That day, we began to formulate a plan to send Xia into cartographers’ offices and government agricultural buildings to secure road maps and botanical publications, and to gain inside information by calculated “gift-giving”. We would turn my few hundred dollars into thousands of Chinese Yuan. We could use these newfound riches of “People’s Money ” to procure transportation at local prices and pay our way out of scuffles and arrests. We could hire farmers whom the Paunch called “Pheasants” and access isolated villages. We could also afford to pay these farmers handsome sums to accompany us into their mountainous foraging grounds. And we could afford to ship plant material back to our Shanghai basecamp in the off-season.

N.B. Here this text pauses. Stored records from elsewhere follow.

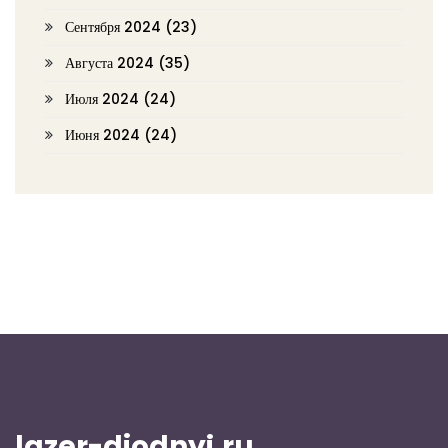
Сентября 2024
(23)
Августа 2024
(35)
Июля 2024
(24)
Июня 2024
(24)
lazer-diodnyj.ru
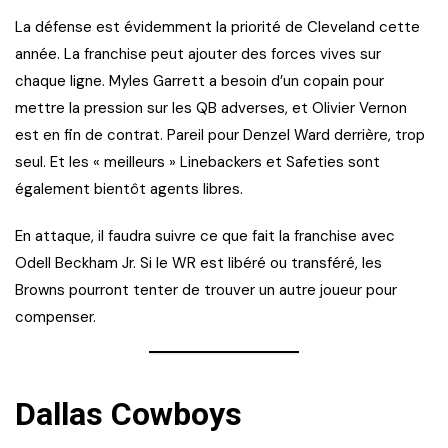
La défense est évidemment la priorité de Cleveland cette
année. La franchise peut ajouter des forces vives sur
chaque ligne. Myles Garrett a besoin d’un copain pour
mettre la pression sur les QB adverses, et Olivier Vernon
est en fin de contrat. Pareil pour Denzel Ward derrière, trop
seul. Et les « meilleurs » Linebackers et Safeties sont
également bientôt agents libres.
En attaque, il faudra suivre ce que fait la franchise avec
Odell Beckham Jr. Si le WR est libéré ou transféré, les
Browns pourront tenter de trouver un autre joueur pour
compenser.
Dallas Cowboys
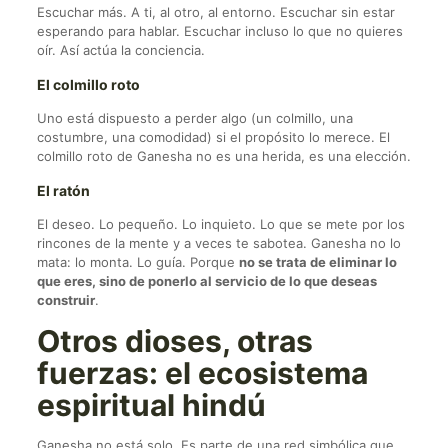
Escuchar más. A ti, al otro, al entorno. Escuchar sin estar
esperando para hablar. Escuchar incluso lo que no quieres
oír. Así actúa la conciencia.
El colmillo roto
Uno está dispuesto a perder algo (un colmillo, una
costumbre, una comodidad) si el propósito lo merece. El
colmillo roto de Ganesha no es una herida, es una elección.
El ratón
El deseo. Lo pequeño. Lo inquieto. Lo que se mete por los
rincones de la mente y a veces te sabotea. Ganesha no lo
mata: lo monta. Lo guía. Porque
no se trata de eliminar lo
que eres, sino de ponerlo al servicio de lo que deseas
construir
.
Otros dioses, otras
fuerzas: el ecosistema
espiritual hindú
Ganesha no está solo. Es parte de una red simbólica que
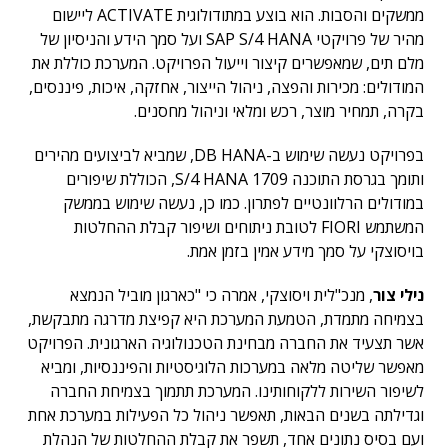
ממשקים והסבות. הוא בוצע במתודולוגית ACTIVATE ליישום
מהיר של פרויקטי SAP S/4 HANA ועל סמך הידע והניסיון של
מלם תים, שמאפשרים קיצור וייעול הפרויקט. המערכת כוללת את
המודולים: מכירות והפצה, ניהול הייצור, אחזקה, איכות, פיננסים,
בקרה, תמחיר מוצר, רכש ומלאי וניהול מחסנים.
בפרויקט נעשה שימוש ב-DB HANA, שמביא לביצועים מהירים
ותומך בגרסת התוכנה S/4 HANA 1709, הכוללת שיפורים
במודולים הרלוונטיים לפתרון. כמו כן, נעשה שימוש בממשק
המשתמש FIORI לטובת ניתוחים ושיפור קבלת ההחלטות
בויסוצקי על סמך מידע אמין בזמן אמת.
נילי צור
, מנכ"לית ויסוצקי, אמרה כי "כארגון מוביל הנמצא
בצמיחה מתמדת, הטמעת המערכת היא קפיצת מדרגה מתבקשת,
אשר תצעיד את החברה מבחינת הטכנולוגיה הארגונית. הפרויקט
מאפשר שליטה מלאה במערכות הלוגיסטיות והפיננסיות, ומביא
לשיפור השירות ללקוחותינו. המערכת תתמוך בצמיחת החברה
וגדילתה בשנים הבאות, תאפשר ניהול כל הפעילות במערכת אחת
ועם בסיס נתונים אחד, תשפר את קבלת ההחלטות של הנהלת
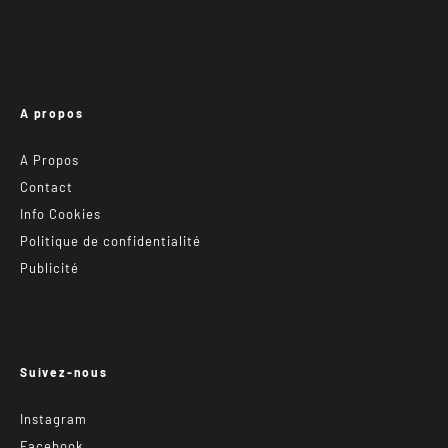
A propos
A Propos
Contact
Info Cookies
Politique de confidentialité
Publicité
Suivez-nous
Instagram
Facebook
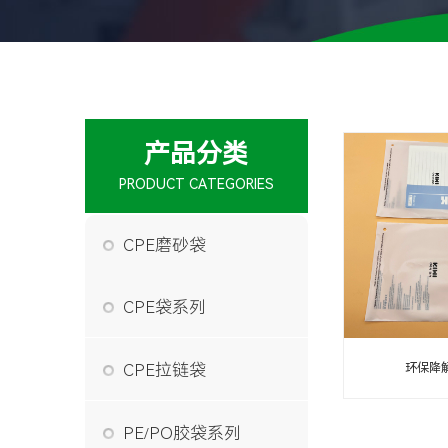
产品分类
PRODUCT CATEGORIES
CPE磨砂袋
CPE袋系列
CPE拉链袋
环保降
PE/PO胶袋系列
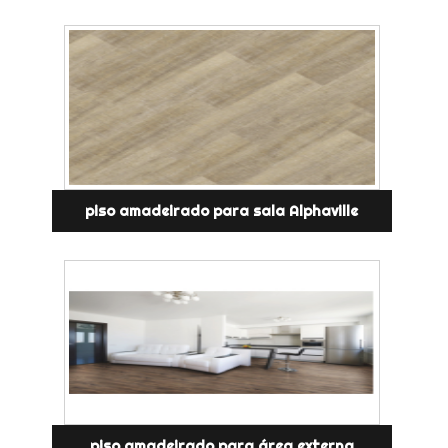
piso amadeirado para sala Alphaville
piso amadeirado para área externa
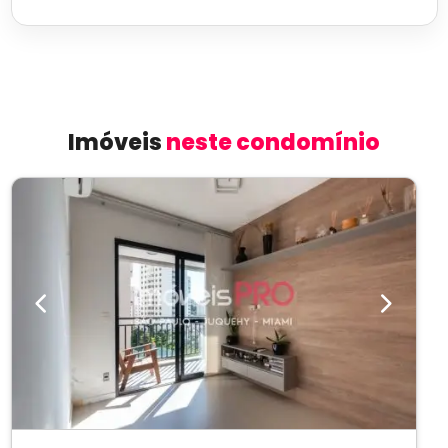
Imóveis
neste condomínio
Previous
Next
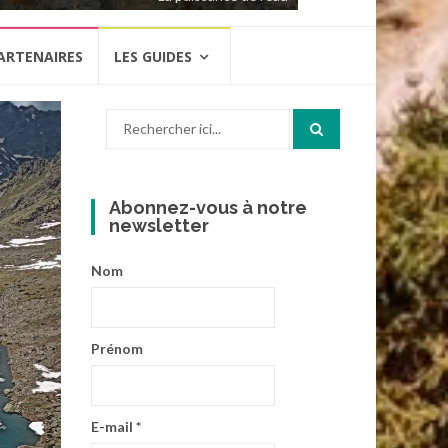
ARTENAIRES
LES GUIDES
Recherche
pour
:
Abonnez-vous à notre
newsletter
Nom
Prénom
E-mail
*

Since Xia was also an excellent notetaker he began to form a diary detailing addresses and the preferred method of remuneration that each Paunch around the city of Shanghai and Nanjing would accept. Xia could gift authorities small sums of cash to gather information, and then translate documents so I could identify remote areas thought to be prime for rare discoveries.
Through my contacts at the Palace, we began to meet Paunch and low-level Cadres through the northwest of the county. At that time, it was considered odd for a Chinese from one province to travel away from home without having relatives or a good alibi to be in a new location. If Xia was stopped for any reason he would often be questioned or even interrogated in a police station if his answers seemed dubious. But many of the contacts we were given in Nanjing turned out to be minders, some even insisting on sleeping in our hotel room and steer us in the wrong direction while pretending to be helpful. Others were drab straw-man theorists under the thumb of Cadres who ranked above them in a similar boring fashion. None were of help to satisfy a lust we had to encounter remnants of ancient China.
All this official stonewalling eventually led us to branch out on our own into hard-to-reach communities and prohibited lands far off the beaten path. These regions were high in biodiversity, and some had been unexplored by botanists or closed to outsiders since the 1940s. Some regions had recently seen violent insurgencies. It was common to see posters hung on stadium walls promoting upcoming executions for dissidents and monks to be murdered together with drug addicts in public forums. Photos of these so-called criminals would appear lacquered to brick walls of government buildings, outlining the crimes they had committed. The next morning, a hand-painted red X appeared on those photos, sloshed over the faces of the dearly departed. Other areas were simply closed to foreign travel because the Pheasants were considered “backward”, or with a civic infrastructure so poorly developed, the government found it embarrassing for outsiders to witness. Collectively, these forbidden areas represented the best China could offer us for the adventure we sought. Accordingly, from Xia’s small brick home on Qu Fu Road West #5, we would secretly consolidate our botanical collections, copy phytosanitary certificates obtained from Paunch, then ship plants to the USA with USDA permits.
“Great plans are afoot:
A bridge will fly to span the north and south,
Turning a deep chasm into a thoroughfare;Walls of stone will stand upstream to the west
To hold back Wushan’s clouds and rain
Till a smooth lake rises in the narrow gorges.The mountain goddess if she is still there
Will marvel at a world so changed.–Mao Zedong poem “Swimming”1956
While on the Palace grounds and planning our expedition to central Hubei, I noticed people were occasionally calling me Professor. I’m not sure if this was a title Xia fabricated for me to gain favor with Paunch, or if Dr. Gu and Professor He began using it because they were embarrassed when introducing me at one of the elaborate 24-course dinners I had been buying to entertain up to 20 of their Communist Cadre friends at a time.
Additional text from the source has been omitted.